J'ai écouté avec intérêt et respect mes collègues exprimer leur désaccord avec le texte du Gouvernement. En ce qui concerne l'état d'urgence, il est vrai que nous pourrions conserver la loi de 1955 avec tout ce qu'elle comporte de souvenirs et d'effets de circonstances. Elle a déjà été modifiée pour effacer les séquelles liées à une situation de guerre interne où la censure, par exemple, était autorisée. Cette loi continuera à évoluer, car elle constitue une réponse efficace aux menaces.

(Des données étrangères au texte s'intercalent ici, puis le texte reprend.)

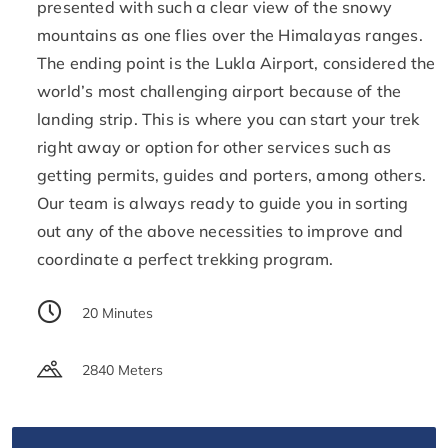
presented with such a clear view of the snowy
mountains as one flies over the Himalayas ranges.
The ending point is the Lukla Airport, considered the
world’s most challenging airport because of the
landing strip. This is where you can start your trek
right away or option for other services such as
getting permits, guides and porters, among others.
Our team is always ready to guide you in sorting
out any of the above necessities to improve and
coordinate a perfect trekking program.
20 Minutes
2840 Meters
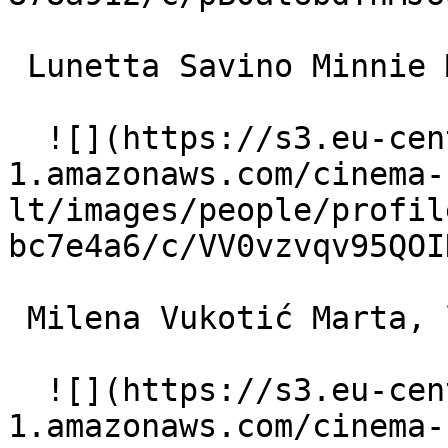
 Lunetta Savino Minnie Marchetti 

  ![](https://s3.eu-central-
1.amazonaws.com/cinema-
lt/images/people/profil
bc7e4a6/c/VV0vzvqv95QOI
 Milena Vukotić Marta, la caposala 

  ![](https://s3.eu-central-
1.amazonaws.com/cinema-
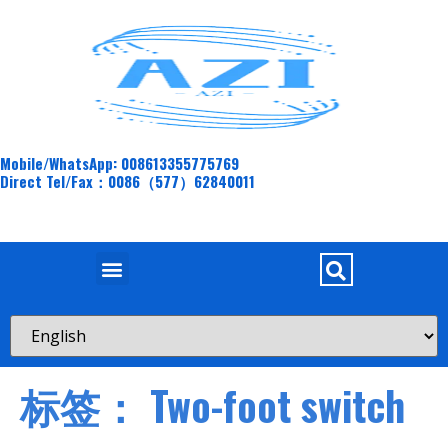
Mobile/WhatsApp: 008613355775769
Direct Tel/Fax：0086（577）62840011
标签：
Two-foot switch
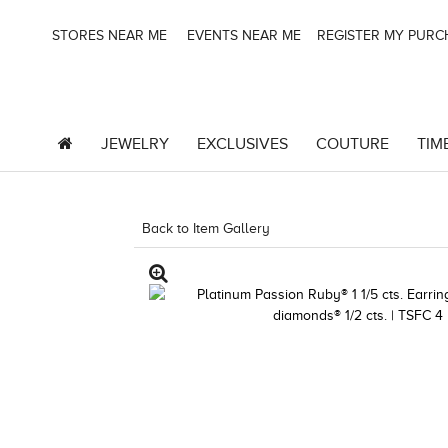
STORES NEAR ME
EVENTS NEAR ME
REGISTER MY PUR
JEWELRY
EXCLUSIVES
COUTURE
TIM
Back to Item Gallery
5133SPL-SUS -19124788102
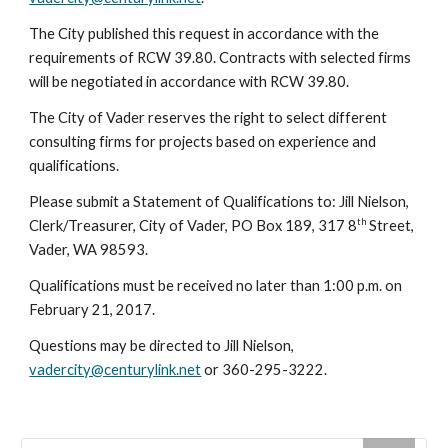
The City published this request in accordance with the
requirements of RCW 39.80. Contracts with selected firms
will be negotiated in accordance with RCW 39.80.
The City of Vader reserves the right to select different
consulting firms for projects based on experience and
qualifications.
Please submit a Statement of Qualifications to: Jill Nielson,
th
Clerk/Treasurer, City of Vader, PO Box 189, 317 8
Street,
Vader, WA 98593.
Qualifications must be received no later than 1:00 p.m. on
February 21, 2017.
Questions may be directed to Jill Nielson,
vadercity@centurylink.net
or 360-295-3222.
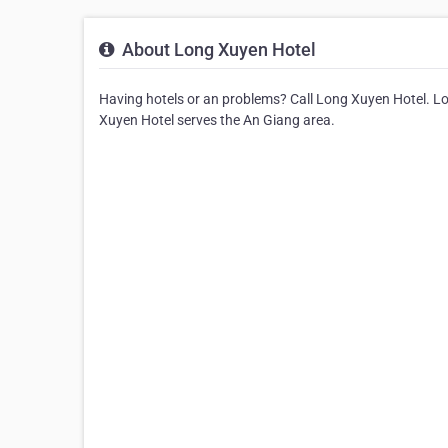
About Long Xuyen Hotel
Having hotels or an problems? Call Long Xuyen Hotel. Lon
Xuyen Hotel serves the An Giang area.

L'enserrer dans un cadre constitutionnel pour en alourdir les effets, quand bien même cela limiterait la marge d'initiative du législateur, me paraît être un acte favorable aux libertés. On peut y introduire des dispositions limitatives, à l'image de ce qu'a fait l'Assemblée nationale.
Quant aux conditions d'ouverture de l'état d'urgence, faut-il substituer une expression plus précise à celle de « péril imminent » ? Le débat mérite d'être poursuivi. Pour l'instant, les expressions proposées n'apportent pas un cadre juridique plus contraignant. La notion de « péril grave imminent » a le mérite d'être claire. On peut introduire des mesures supplémentaires d'encadrement du législateur. Fixer des bornes à l'action de l'exécutif pendant l'état d'urgence, telle est la mission première de la Constitution. Qu'une loi ordinaire traite des pouvoirs de contrôle du Parlement sur l'exécutif, comme nous l'avons fait avec la loi du 20 novembre 2015, est d'ailleurs une anomalie !
Je reste préoccupé par les conséquences qui pourraient être tirées des positions de la conférence des premiers présidents de cours d'appel, portées par la voix du premier président de la Cour de cassation : on pourrait aller jusqu'à faire disparaître la notion de police administrative ! Si l'on place la protection des correspondances sous l'autorité du juge judiciaire, il n'y aura plus d'écoutes administratives possibles autrement que par l'autorisation d'un juge. J'invite mes collègues à se montrer conséquents.
Enfin, la déchéance de nationalité est une mission de l'État souverain. Je diverge de la position de Michel Mercier en ce que, de mon point de vue, l'autorité judiciaire s'exprime aussi au nom de l'État.